# COGS 108 - Data Checkpoint

# Names

- Gideon Chan
- Nancy Jiang
- Elliot Kim
- Harrison Nguyen
- Jose Mateo

<a id='research_question'></a>
# Research Question

How well can we model the gas prices of California and the United States? How do the models compare to each other?

# Dataset(s)


- Dataset Name: Weekly U.S. Retail Gasoline Prices
- Link to the dataset:https://www.eia.gov/dnav/pet/hist/LeafHandler.ashx?n=pet&s=emm_epm0_pte_nus_dpg&f=m
- Number of observations: 1561

This dataset contains weekly U.S. retail gasoline prices including all grades and all formulations.

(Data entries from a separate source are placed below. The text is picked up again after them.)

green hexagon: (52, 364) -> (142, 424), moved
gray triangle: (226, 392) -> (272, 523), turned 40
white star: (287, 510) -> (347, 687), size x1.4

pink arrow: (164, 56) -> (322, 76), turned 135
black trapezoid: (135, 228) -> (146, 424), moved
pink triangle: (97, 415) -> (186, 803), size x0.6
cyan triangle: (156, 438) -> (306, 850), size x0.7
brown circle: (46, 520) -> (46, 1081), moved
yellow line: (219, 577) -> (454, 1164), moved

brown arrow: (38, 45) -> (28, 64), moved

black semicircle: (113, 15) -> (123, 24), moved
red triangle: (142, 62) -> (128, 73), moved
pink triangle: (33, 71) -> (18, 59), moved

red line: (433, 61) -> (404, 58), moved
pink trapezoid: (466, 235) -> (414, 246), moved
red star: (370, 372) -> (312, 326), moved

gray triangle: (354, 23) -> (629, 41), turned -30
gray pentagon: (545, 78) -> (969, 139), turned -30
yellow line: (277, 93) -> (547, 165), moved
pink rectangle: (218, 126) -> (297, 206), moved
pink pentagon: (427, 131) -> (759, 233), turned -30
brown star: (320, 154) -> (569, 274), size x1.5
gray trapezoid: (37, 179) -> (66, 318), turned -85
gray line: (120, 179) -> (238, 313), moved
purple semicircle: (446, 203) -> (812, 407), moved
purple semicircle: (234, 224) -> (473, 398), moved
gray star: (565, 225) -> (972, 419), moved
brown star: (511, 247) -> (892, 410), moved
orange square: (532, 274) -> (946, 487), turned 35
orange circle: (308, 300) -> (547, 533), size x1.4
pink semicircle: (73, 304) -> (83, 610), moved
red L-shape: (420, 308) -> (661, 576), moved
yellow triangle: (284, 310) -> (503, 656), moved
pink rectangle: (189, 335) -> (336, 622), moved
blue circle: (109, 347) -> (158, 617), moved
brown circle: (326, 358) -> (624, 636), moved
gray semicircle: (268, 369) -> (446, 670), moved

It contains 1561 gasoline price data range from 1993-04-05 to 2023-02-27

- Dataset Name: Weekly California Gasoline Prices
- Link to the dataset:https://www.eia.gov/dnav/pet/hist/LeafHandler.ashx?n=pet&s=emm_epm0_pte_sca_dpg&f=w
- Number of observations: 1189

This dataset contains weekly California retail gasoline prices including all grades and all formulations(dollars per gallon). It contains 1189 gasoline price data range from 2000-05-22 to 2023-02-27.

Since the annual and monthly U.S. and California dataset do not have enough data to train the model, so we pick the weekly dataset. We gonna merge those two dataset with exact weekly date, to see how the price shift.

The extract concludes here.